Introduction / Context:
This question checks your ability to convert one trigonometric ratio into another by using a right triangle model. You are given cot θ for an acute angle θ and asked to find sec θ. This is a standard technique used in many aptitude and competitive examinations to test understanding of trigonometric relationships.

Given Data / Assumptions:

• cot θ = 24/7.
• Angle θ is acute, so all basic trigonometric ratios are positive.
• cot θ = adjacent / opposite in a right triangle.
• sec θ = hypotenuse / adjacent and is positive for acute angles.

Concept / Approach:
Interpret cot θ = 24/7 as the ratio of two sides of a right triangle. Assign adjacent side = 24k and opposite side = 7k for some positive constant k. Then apply Pythagoras theorem to find the hypotenuse. Once the hypotenuse is known in terms of k, compute sec θ as hypotenuse divided by adjacent side, which will simplify to a fraction independent of k.

Step-by-Step Solution:
Let adjacent side to angle θ be 24k and opposite side be 7k, so cot θ = 24k / 7k = 24/7. Use Pythagoras theorem: hypotenuse^2 = (24k)^2 + (7k)^2 = 576k^2 + 49k^2 = 625k^2. Therefore hypotenuse = 25k because the square root of 625 is 25. Now sec θ = hypotenuse / adjacent = 25k / 24k = 25/24.
Verification / Alternative check:
You can draw a quick sketch of the triangle with sides in the ratio 7–24–25, which is a standard Pythagorean triplet. Checking cos θ = adjacent / hypotenuse = 24/25 and then sec θ = 1 / cos θ = 25/24 confirms the result.

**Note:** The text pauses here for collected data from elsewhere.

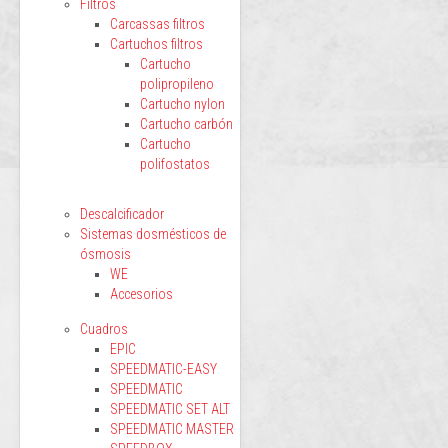
Filtros
Carcassas filtros
Cartuchos filtros
Cartucho
polipropileno
Cartucho nylon
Cartucho carbón
Cartucho
polifostatos
Descalcificador
Sistemas dosmésticos de
ósmosis
WE
Accesorios
Cuadros
EPIC
SPEEDMATIC-EASY
SPEEDMATIC
SPEEDMATIC SET ALT
SPEEDMATIC MASTER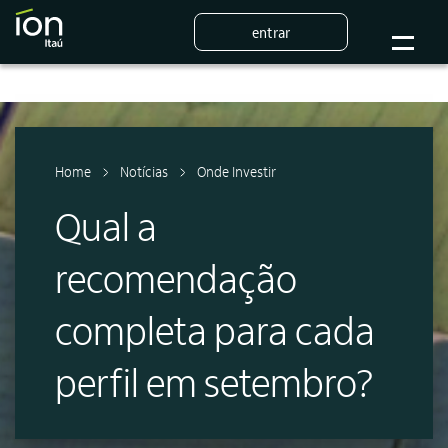
entrar
Home
Notícias
Onde Investir
Qual a
recomendação
completa para cada
perfil em setembro?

Why Other Options Are Wrong:
Option a ( 24/25 ) is cos θ, not sec θ. Option c ( 7/25 ) corresponds loosely to the ratio opposite / hypotenuse and is actually sin θ. Option d ( 25/7 ) arises from confusing cot θ and sec θ. Option e ( 8/25 ) has no relation to the correct Pythagorean triplet and suggests an arithmetic slip.

Common Pitfalls:
A frequent mistake is to forget that sec θ is the reciprocal of cos θ, not of cot θ. Another pitfall is misapplying Pythagoras theorem or incorrectly computing the square root of 625. Always write the triangle sides clearly and double check the triplet before finalising your answer.

Final Answer:
The exact value of sec θ when cot θ = 24/7 for an acute angle is 25/24.